Marketing Communications Pioneer and Author, Tom Burrell
Marketing communications pioneer, founder and former CEO of Burrell Communications, and Advertising Hall of Fame inductee, Tom Burrell is credited with revolutionizing the image of African Americans in television and changing the face of American advertising. During his tenure as a top advertising executive, he coined the now-famous phrase, "Black people are not dark-skinned white people." His award-winning work promoted positive and realistic images of Blacks and acknowledged the purchasing power of the African American community. In 2007, Burrell founded the Resolution Project, www.theresolutionproject.us, a nonprofit organization that promotes intra-racial dialogue and community-based new media "stop the brainwash" campaigns. He lives in Chicago's South Loop area. Brainwashed: Challenging the Myth of Black Inferiority is his first book.
Tom Burrell is someone who tells it like it is and his new book Brainwashed is America's wake up call. Brainwashed provides a valuable opportunity for us to deal constructively with one of our ugly and unfortunate legacies; to finally talk about the elephant in the room in a way that could finally make a difference...
DR: Tell me about Brainwashed.
TB: America has been sold a bill of goods.
The myth of Black inferiority is a lie that was created in order to justify the existence of this nation. This nation had to embrace slavery in order to have a democracy. Now those are two contradictory terms, "slavery" and "democracy". If indeed democracy is based on the idea that "All men are created equal" how then do you justify this contradiction? Well, somebody had the bright idea, a good marketing guy, to sell the idea that "Black people are sub-human. That way we can carry out our plan to have this democracy based on freedom, justice and the idea that "all men are created equal" and still have slaves.
Having said that, here comes the big challenge:
It's easy to say it but now you have to prove it and reinforce it and make the myth a reality -
and thus was born the greatest marketing communications scam of our history:
The selling of Black inferiority
It's hard for people to understand me when I say that slavery was not our problem. Our problem was the rationalization and the justification of the rightness of slavery that created the problem.
Slavery ended in 1808 in England and it was basically over at that time. I mean certainly there was racism and discrimination but slavery was over. In America when slavery was over it was not over because what was still there was the propaganda and all of the signs of the campaign. That all continued.
The thing about propaganda is that all you have to do is get it started and once you get it started, the Brainwashed become the brainwashers. Once they become the Brainwashed become Brainwashed they will become a member of your team. In other words, the victim becomes the perpetrator. And by that happening, through the internalization, the myth becomes the reality. If you are told that you are vicious and violent and if you are continually presented with pictures of yourself as vicious and violent and if you are treated as vicious and violent, guess what? You become vicious and violent.

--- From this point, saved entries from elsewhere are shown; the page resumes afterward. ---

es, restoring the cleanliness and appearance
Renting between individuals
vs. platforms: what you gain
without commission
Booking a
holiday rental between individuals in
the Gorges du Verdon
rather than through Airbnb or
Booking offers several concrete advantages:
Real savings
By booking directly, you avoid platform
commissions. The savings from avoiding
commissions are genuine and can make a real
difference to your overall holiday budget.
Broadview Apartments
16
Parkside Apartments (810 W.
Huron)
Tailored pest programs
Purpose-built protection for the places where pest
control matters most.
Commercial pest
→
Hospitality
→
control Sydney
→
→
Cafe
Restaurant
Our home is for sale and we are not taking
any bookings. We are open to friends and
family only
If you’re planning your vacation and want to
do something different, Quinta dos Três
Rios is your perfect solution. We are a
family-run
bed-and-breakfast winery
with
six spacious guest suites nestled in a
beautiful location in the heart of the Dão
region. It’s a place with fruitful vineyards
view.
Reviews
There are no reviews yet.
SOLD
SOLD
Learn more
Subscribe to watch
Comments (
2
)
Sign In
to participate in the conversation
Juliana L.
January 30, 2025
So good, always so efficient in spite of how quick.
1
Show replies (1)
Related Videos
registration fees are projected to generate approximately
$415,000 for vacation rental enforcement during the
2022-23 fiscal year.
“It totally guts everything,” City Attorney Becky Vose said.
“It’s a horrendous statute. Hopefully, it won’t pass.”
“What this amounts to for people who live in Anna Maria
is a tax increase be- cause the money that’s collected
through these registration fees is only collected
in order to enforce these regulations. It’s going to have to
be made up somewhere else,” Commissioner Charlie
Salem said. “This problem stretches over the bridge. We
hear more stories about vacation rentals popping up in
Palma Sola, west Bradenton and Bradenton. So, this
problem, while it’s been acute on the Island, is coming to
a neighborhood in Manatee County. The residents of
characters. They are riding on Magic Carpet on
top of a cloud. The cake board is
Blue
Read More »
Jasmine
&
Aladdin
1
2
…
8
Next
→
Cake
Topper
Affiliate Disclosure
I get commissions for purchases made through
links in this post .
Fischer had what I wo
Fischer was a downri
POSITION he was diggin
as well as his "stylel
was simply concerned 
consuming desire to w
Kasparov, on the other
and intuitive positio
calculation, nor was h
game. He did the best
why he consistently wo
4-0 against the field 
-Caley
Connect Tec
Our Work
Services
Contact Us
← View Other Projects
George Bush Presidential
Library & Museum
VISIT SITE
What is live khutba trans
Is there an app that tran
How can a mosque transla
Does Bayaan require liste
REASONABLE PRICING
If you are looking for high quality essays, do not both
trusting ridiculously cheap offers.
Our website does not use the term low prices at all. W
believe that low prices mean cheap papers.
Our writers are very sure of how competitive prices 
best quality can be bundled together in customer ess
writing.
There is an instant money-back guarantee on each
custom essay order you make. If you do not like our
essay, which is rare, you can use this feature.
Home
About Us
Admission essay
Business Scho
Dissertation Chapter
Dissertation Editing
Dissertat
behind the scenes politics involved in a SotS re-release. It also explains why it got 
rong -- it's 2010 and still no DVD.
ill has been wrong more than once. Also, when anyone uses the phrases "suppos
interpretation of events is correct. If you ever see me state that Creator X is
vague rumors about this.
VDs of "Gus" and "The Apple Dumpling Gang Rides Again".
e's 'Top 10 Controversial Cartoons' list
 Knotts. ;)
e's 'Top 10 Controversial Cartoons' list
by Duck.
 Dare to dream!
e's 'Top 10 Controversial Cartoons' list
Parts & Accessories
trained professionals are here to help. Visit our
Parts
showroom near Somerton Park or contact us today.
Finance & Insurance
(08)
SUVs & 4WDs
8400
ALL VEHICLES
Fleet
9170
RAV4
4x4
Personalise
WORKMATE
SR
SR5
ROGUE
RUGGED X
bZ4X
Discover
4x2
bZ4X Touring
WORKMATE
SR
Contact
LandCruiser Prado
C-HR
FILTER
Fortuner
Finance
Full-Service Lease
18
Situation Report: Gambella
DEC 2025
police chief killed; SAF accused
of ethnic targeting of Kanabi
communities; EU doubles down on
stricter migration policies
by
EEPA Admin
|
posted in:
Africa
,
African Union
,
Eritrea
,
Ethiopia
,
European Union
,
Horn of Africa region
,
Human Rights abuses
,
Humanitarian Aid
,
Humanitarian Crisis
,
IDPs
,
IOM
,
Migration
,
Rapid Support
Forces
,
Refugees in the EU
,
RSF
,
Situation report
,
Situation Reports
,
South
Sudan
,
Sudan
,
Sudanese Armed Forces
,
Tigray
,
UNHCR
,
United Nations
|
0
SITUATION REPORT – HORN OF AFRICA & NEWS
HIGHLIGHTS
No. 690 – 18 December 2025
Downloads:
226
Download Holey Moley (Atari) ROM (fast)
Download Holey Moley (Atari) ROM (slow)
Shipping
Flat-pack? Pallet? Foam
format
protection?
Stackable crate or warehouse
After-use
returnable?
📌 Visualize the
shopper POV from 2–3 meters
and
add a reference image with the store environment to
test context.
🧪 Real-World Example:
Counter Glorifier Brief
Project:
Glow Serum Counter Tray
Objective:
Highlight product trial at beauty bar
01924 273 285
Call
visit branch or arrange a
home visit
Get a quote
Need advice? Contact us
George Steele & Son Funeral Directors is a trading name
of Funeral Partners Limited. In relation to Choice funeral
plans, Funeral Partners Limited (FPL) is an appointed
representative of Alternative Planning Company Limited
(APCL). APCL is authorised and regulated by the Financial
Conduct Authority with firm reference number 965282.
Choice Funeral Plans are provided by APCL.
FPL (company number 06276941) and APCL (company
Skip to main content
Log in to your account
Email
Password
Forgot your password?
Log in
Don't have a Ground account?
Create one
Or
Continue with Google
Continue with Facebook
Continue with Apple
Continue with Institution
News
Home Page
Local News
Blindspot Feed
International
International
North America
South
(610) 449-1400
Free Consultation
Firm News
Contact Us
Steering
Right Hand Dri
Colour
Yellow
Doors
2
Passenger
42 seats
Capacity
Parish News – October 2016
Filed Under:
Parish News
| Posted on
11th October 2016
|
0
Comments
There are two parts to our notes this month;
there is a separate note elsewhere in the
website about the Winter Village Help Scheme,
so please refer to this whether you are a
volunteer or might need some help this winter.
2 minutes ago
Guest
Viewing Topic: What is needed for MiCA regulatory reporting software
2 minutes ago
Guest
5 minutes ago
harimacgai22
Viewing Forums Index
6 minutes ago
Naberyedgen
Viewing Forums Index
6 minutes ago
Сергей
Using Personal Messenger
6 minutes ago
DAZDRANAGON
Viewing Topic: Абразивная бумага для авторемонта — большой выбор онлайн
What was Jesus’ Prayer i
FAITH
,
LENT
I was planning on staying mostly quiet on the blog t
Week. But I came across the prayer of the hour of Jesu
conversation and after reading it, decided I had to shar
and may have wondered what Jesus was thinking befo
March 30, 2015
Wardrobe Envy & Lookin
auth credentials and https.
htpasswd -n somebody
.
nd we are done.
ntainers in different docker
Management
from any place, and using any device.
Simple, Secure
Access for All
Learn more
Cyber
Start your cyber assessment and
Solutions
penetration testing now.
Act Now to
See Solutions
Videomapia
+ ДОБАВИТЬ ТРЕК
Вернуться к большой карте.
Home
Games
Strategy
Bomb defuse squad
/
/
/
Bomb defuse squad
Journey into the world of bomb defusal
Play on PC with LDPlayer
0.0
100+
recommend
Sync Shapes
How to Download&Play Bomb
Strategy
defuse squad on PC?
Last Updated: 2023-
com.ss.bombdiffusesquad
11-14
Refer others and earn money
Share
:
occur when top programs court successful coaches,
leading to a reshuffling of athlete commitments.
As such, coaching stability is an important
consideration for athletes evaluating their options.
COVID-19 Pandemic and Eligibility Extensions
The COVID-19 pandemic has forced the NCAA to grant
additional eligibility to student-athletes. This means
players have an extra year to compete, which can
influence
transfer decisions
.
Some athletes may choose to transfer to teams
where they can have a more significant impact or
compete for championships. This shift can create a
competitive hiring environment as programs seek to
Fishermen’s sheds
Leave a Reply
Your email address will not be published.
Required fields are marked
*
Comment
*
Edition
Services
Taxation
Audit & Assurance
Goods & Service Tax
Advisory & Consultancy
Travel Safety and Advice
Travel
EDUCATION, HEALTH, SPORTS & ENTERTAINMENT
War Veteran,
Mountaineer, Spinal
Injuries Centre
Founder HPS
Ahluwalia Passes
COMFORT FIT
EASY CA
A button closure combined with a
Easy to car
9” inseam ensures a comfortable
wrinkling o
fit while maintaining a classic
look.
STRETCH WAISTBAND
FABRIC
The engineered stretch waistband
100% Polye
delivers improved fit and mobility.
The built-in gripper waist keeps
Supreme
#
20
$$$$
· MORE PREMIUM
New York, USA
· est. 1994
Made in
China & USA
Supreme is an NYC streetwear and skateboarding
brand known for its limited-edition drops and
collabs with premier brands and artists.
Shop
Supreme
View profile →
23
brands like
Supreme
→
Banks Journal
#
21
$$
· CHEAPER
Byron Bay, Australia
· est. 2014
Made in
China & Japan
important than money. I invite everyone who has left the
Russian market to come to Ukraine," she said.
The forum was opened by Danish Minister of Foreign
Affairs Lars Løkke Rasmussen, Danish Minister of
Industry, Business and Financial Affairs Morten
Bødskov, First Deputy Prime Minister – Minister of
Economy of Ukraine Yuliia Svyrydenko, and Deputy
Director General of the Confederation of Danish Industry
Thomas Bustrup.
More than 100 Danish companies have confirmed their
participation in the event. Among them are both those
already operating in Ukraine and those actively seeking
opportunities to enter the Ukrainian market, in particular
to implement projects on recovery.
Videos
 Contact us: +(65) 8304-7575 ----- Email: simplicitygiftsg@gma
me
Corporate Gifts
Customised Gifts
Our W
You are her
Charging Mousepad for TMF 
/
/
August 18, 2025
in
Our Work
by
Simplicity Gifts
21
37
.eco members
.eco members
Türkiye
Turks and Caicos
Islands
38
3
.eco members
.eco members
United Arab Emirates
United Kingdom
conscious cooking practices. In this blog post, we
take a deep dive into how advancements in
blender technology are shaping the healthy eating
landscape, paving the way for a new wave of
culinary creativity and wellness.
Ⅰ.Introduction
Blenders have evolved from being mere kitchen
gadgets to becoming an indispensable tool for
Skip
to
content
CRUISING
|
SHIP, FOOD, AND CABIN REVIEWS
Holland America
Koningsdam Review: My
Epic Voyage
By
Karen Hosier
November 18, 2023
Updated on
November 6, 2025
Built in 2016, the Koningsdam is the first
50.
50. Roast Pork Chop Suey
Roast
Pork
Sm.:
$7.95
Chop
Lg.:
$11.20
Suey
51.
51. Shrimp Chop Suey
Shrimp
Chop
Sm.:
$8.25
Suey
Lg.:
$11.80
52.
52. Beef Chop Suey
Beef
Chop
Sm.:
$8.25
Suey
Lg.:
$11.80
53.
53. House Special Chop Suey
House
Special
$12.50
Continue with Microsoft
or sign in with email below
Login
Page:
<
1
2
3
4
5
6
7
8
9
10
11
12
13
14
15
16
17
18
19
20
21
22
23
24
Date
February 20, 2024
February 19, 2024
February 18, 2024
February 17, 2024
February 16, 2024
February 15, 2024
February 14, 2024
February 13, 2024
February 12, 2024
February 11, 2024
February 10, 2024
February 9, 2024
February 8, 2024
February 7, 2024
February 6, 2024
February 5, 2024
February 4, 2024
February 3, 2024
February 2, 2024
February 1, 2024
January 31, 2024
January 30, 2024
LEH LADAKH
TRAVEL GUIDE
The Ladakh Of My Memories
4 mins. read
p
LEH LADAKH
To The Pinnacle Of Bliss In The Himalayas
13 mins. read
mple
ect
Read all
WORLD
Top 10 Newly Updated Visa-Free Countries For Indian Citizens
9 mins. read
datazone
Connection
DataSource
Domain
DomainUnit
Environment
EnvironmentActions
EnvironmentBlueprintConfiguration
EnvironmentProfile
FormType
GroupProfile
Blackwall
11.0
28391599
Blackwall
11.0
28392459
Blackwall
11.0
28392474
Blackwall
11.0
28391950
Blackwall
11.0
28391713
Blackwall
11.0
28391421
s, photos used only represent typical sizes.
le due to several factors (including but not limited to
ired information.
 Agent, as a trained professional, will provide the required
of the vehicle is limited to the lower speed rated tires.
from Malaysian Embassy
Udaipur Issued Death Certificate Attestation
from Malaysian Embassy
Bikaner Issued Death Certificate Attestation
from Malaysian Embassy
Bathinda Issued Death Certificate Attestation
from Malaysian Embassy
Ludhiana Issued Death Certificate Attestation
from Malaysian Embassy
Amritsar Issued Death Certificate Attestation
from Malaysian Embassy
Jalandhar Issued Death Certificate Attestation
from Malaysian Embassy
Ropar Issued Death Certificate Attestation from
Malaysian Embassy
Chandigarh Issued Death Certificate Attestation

It is reinforced today in the same way that it was reinforced 300 or 400 years ago. The cover of Vogue Magazine, for instance...
DR: You are talking about the Lebron James cover?
TB: You can just take a King Kong poster and super impose it on that cover. And isn't it interesting that another one of our great athletes, one of our superheroes...
DR: Tiger Woods...
TB: ...after his transgression with the ultimate sin - conquering a string of White women - he goes from being this mix blended figure to becoming a Black, thug, slut on the cover of Vanity Fair overnight. He becomes Black overnight; a prison yard thug.
This is just evidence of the propaganda.
From the time our children wake up in the morning to the time they go to bed at night, they are bombarded with cues and words and signals that tell them that they are "less than" and "inferior to" and "not as good as". That message is on television, played on the radio in their music and it is fueled by the power structure but we carry it out.
There is a switch that took place. There is a point at which the perpetrators did not have to work anymore. There was a point at which the Ku Klux Klan and Thomas Jefferson and The White Citizens Council, and Calhoun and Andrew Jackson and people who were killing Black people, there was a point at which the idea took hold and they didn't have to do anything but pepper it every once in awhile through media ownership and allowing the "Black on Black" propaganda to thrive.
DR: Where do you suggest that switch point was?
TB: It depends on which pathology you are talking about.
DR: A lot of people might listen to what you are saying and characterize you as paranoid or "out there"...
TB: All you have to do is print the numbers out. The numbers support me.
DR: You are somebody who has credibility when it comes to talking about propaganda and effective marketing. That is your world. So to circle back to my question, where do you say those switch points were where the victims became the perpetrators?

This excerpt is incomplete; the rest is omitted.